Seu pai chamava-se Gérard Cauvin morava na cidade de Noyon, nascido nesta mesma cidade, mais precisamente num lugar chamado Ponte do Bispo (Beza, 2006, p.9),na Picardia, França. Era católico praticante, gozava de boa posição social e relacionava-se com a nobreza da região (Ferreira, 1990, p. 31); era procurador do capítulo da catedral e secretário do bispo, e advogado bem conceituado em Noyon e circunvizinhança. Além de Jean Cauvin, ou como é mais conhecido, João Calvino, teve também outro filho, o mais velho, chamado Carlos, que em 1519 assumiu a Capelania de La Gesine na Catedral de Noyon (Ferreira, 1990, p.32). A bem dos fatos eram quatro seus irmãos, Além de Charles, Antônio, ainda outro de nome Antônio e François (Beza, 2006, p.6).

A mãe de Calvino chamava-se Jeann de Lafranc, filha de hoteleiro da cidade de Cambrai e muito influente em Noyon (Ferreira, 1990, p.32). Dela, Calvino recebera as primeiras instruções no caminho da piedade cristã.

Calvino e Sua Educação
A cidade de origem de Calvino era muito influente. Ferreira (1990, pp. 36,37) lembra alguns eventos marcantes daquela terra. Recorda que ali fora coroado Carlos Magno como rei dos francos, em 768; Hugo Capetino, ali fora proclamado rei em 487. A cidade também guardava relíquias religiosas e era sede do bispado. Conseqüentemente possuiu um forte movimento religioso e muitas igrejas dentro de seus limites. Além do que, era proprietária de solo fértil fazendo-se um pólo agrícola e comercial.

Vultos intelectuais daqueles dias figuravam em sua galeria, pessoas como Lefrève, Olivetam e Vatable. A cidade se orgulhava de seu perfil educacional já que possuía o Colégio dos Capetos onde estudavam alguns dos filhos das famílias mais nobres, onde Calvino viria estudar (Ferreira, 1990, p.37).

A educação e formação recebida por Calvino são elementos de lapidação em sua vida. É mister considerar esta faceta tendo em vista sua relação direta com a forma pela qual o Reformador lidaria com o texto sagrado e sua exposição, e como conseqüentemente teceria seus conceitos sobre os dominadores e a ética que lhes caberia.

Tornou-se parte da tradição transmitida pela pesquisa acadêmica sobre Calvino que este foi para a Universidade de Paris, pela primeira vez, em 1523, aos quatorze anos, inicialmente freqüentando o Collège de la Marche, onde teve como preceptor a Maturim (Maturino) Cordier (Beza, 2006, p.9), antes de se transferir para o Collège de Montaigu (McGrath, 2004 p.37).

A formação de Calvino
Como Gérard, pai de João Calvino, era secretário apostólico de Charles de Hangest – bispo de Noyon (1501-1525) – e procurador fiscal do município, a sua família mantinha íntimas relações com as famílias nobres da região, sendo ele próprio um ambicioso visionário que procurou encaminhar a educação de seus filhos da melhor maneira possível usando dos meios e recursos de que dispunha (Costa, 2004, p.89).

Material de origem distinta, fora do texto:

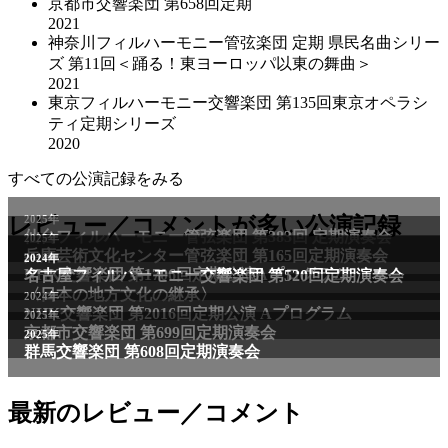
京都市交響楽団 第658回定期
2021
神奈川フィルハーモニー管弦楽団 定期 県民名曲シリー
ズ 第11回＜踊る！東ヨーロッパ以東の舞曲＞
2021
東京フィルハーモニー交響楽団 第135回東京オペラシ
ティ定期シリーズ
2020
すべての公演記録をみる
2025年
レビュー／コメントが多い公演記録
仙台フィルハーモニー管弦楽団 第383回 定期演奏会
2025年
兵庫芸術文化センター管弦楽団 第165回定期演奏会
2011年
2024年
NHK交響楽団 第1706回定期公演Aプログラム
名古屋フィルハーモニー交響楽団 第520回定期演奏会
〈日本の地方文化の継承〉
2024年
NHK交響楽団 第2016回定期公演 Aプログラム
2025年
京都市交響楽団 第699回定期演奏会
2025年
群馬交響楽団 第608回定期演奏会
最新のレビュー／コメント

Embora as universidades francesas estivessem em um estado de declínio generalizado, ao final do período medieval, especialmente como centros de treinamento profissional, parece claro que “o pai de Calvino considerava uma educação universitária como um óbvio e excelente meio de crescimento social para seu filho” (McGrath, 2004, pp.48,49).

É sabido que Calvino recebera sua primeira educação juntamente com crianças da nobre família de Hangest. Aqui, “Calvino aprendeu e adquiriu educação e modos refinados próprios da nobreza que o permitiram posteriormente transitar em todos os meios sociais com polidez” (Costa, 2004, p.90).

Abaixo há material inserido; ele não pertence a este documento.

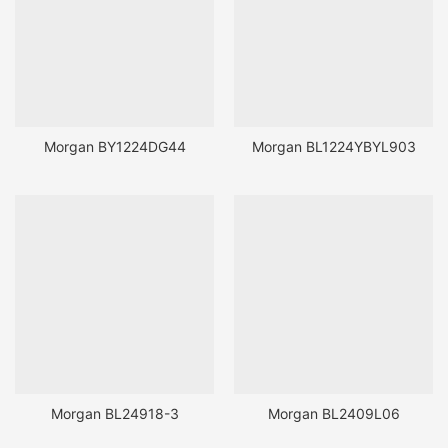
Morgan BY1224DG44
Morgan BL1224YBYL903
Morgan BL24918-3
Morgan BL2409L06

Além de professores particulares, Calvino estudou na mesma escola dos filhos dos nobres de sua cidade, o Colégio de Capeto (Costa, 2004, p.90). Segundo Calvino, seu Pai, a princípio, pretendia que ele estudasse teologia em Paris. “A motivação para essa intenção é clara: Gérard Cauvin tinha uma boa reputação, tanto com o bispo, como com a diocese de Noyon, abrindo caminho para um rápido progresso eclesiástico para seu filho” (McGrath, 2004 p. 49).

Por que o pai de Calvino o enviou para a universidade? McGrath retrata a motivação da seguinte forma:

A motivação que fundamentava a educação universitária era variada: enquanto alguns indubitavelmente desejavam adquirir um treinamento profissional em direito, muitos viam a educação universitária como um meio de realizar as expectativas sociais e assegurar seu progresso social. A educação raramente era vista como um meio de atingir a realização pessoal, exceto no caso do sentido um tanto restrito e material do aumento das perspectivas de carreiras
(McGrath, 2004 p. 48).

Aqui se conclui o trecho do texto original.